I have done the same thing before. I took my dado blade and made a pass large enough to cut the biscuit and the glued a strip of contrasting wood in place then re cut the bevel. made a nice detail.


----------



## MAKZ06 (Jun 17, 2013)

I did something similar last weekend. I built a couple quick and dirty bookcases and for the tops I decided to use a big panel I had glued-up about 20 years ago and then never built the kitchen table because we moved. I ripped it to the right width and cut one to length no problem. When I cut the second one in slightly different location across the grain I got the reminder that I had used biscuits between the boards… Oh well, after some cussing, followed by some chisel work I plugged them with some end-grain pieces and now you can't find them unless you know what you are looking for.


----------



## Rick Dennington (Aug 27, 2009)

I don't like useing biscuits….I tried them on several ocassions, but figured out they add no strength to the work at all…..only allignment, and those were usually off…So for years now, I just do glue-ups w/o them…...


----------



## HillbillyShooter (Feb 15, 2012)

Personally, I'm a big fan of biscuit jointery, but not for raised panels and drawer fronts where I want to be able to match the grain (as best as one can) over a broad area. For this latter type of jointery, I like to glue the boards using a finger joint (c.f., http://www.cheyennesales.com/catalog/cmtfingerj.htm but mine is an old Lonni Bird design made my Amana). Just an option to consider in the future.


----------



## mandatory66 (Jul 26, 2012)

I used the biscuits primarily for alignment, but I still have to plane the panel flat or sand the joints. Those finger joints look good, seems they will help with alignment and provide more surface area for glue.


----------



## Split (Aug 21, 2013)

You can always raise the lever of the cutter by putting a piece of breadboard under the cutter and not under the work piece. I have that with biscuits and dowels. Thanks for the reminder though.


----------



## JustJoe (Oct 26, 2012)

Suppose you were building a quilt rack and were really rushed for time so fancy joinery was out of the question. Would you use biscuits? 
Picture something like a giant-sized toilet paper holder. There is a board 4-5" high on the back, and it attaches to the wall. Two sides attach to that board, and a long fat dowel hangs between those two boards. Then a large quilt hangs on the dowel. So all the weight(Yes quilts can get heavy) is hanging on the two ends, and the only thing keeping them from snapping off the back is whatever is holding them on that 5×3/4" strip where they connect. Would a couple of 0 sized biscuits strengthen that joint?


----------



## pintodeluxe (Sep 12, 2010)

I don't use biscuits in door panels. I make flat panels, so the panel raising isn't the issue for me. I plane my panels to 1/2" thick, and I generally won't use biscuits on stock less than 3/4".

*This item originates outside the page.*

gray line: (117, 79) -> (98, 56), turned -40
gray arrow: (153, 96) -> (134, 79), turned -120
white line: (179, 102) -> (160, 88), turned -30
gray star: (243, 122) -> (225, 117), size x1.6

That said, I still use some biscuits on almost every project.


----------



## Fuzzy (Jun 25, 2007)

Biscuits, just like any other technique must be carefully thought out beforehand …it's not the biscuit's fault it was cut into the wrong location !!!


----------



## Rick Dennington (Aug 27, 2009)

It's not that I don't use biscuits on projects….I still do….It's just that I've gotten selective about where I use them, and on what project….A lot of my projects surfice with just a good glued -up joint, or mating, such as wide boards for a table top where allignment is pretty critical, without having to do a lot of planing and sanding….I find this true, and a lot of work when the boards don't "mate up" good, so it depends on the project….I'm not for or aganist them…..Just depends on the circumstances…......Chow…...!!!!!!!!!!!!!!!


----------



## a1Jim (Aug 9, 2008)

In my opinion biscuits went out of favor when Norm went off the air. Some folks like them for panels for alienment purposes but I think there more of a hassle than there worth .With modern glues there's no need for biscuits.


----------



## Rick Dennington (Aug 27, 2009)

My sentiments exactly, Jim…..When Norm left, he took his biscuit cutter with him…..lol….!!!!!!!!!!!!


----------



## Gene01 (Jan 5, 2009)

Sold my biscuit jointers years ago. Found that they were as Jim said, "more hassle than they were worth".
Didn't add strength to any joint. If strength is needed I always use a spline. Splines provide alignment as well.


----------



## shawnmasterson (Jan 24, 2013)

Please explain to me how a spline is stronger than a biscuit. splines use long grain where a biscuit is like plywood.


----------



## Woodbum (Jan 3, 2010)

+1 to Fuzzy's comment. A craftsman never blames his tools for bad results. Biscuits have their place for some of us and have no place for others. I use a biscuit joiner on some projects and on others I wouldn't dream of it. Kind of like mortise and tenon joints vs dowels or cope and stick. We all have a particular way of doing things. Nobody is completely right or completely wrong. Just different approaches to the same end result.


----------



## a1Jim (Aug 9, 2008)

Shawn 
Biscuits are compressed beach not plywood.splines cover a longer area than biscuits.


----------



## AlaskaGuy (Jan 29, 2012)

In my view biscuits have no place in cabinet door making.


----------



## Fuzzy (Jun 25, 2007)

One could also make the argument that while splines reinforce the joint, they dramatically weaken the area surrounding it. When cutting the groove for the spline, the side walls of the channel are weakened and prone to cracking.


----------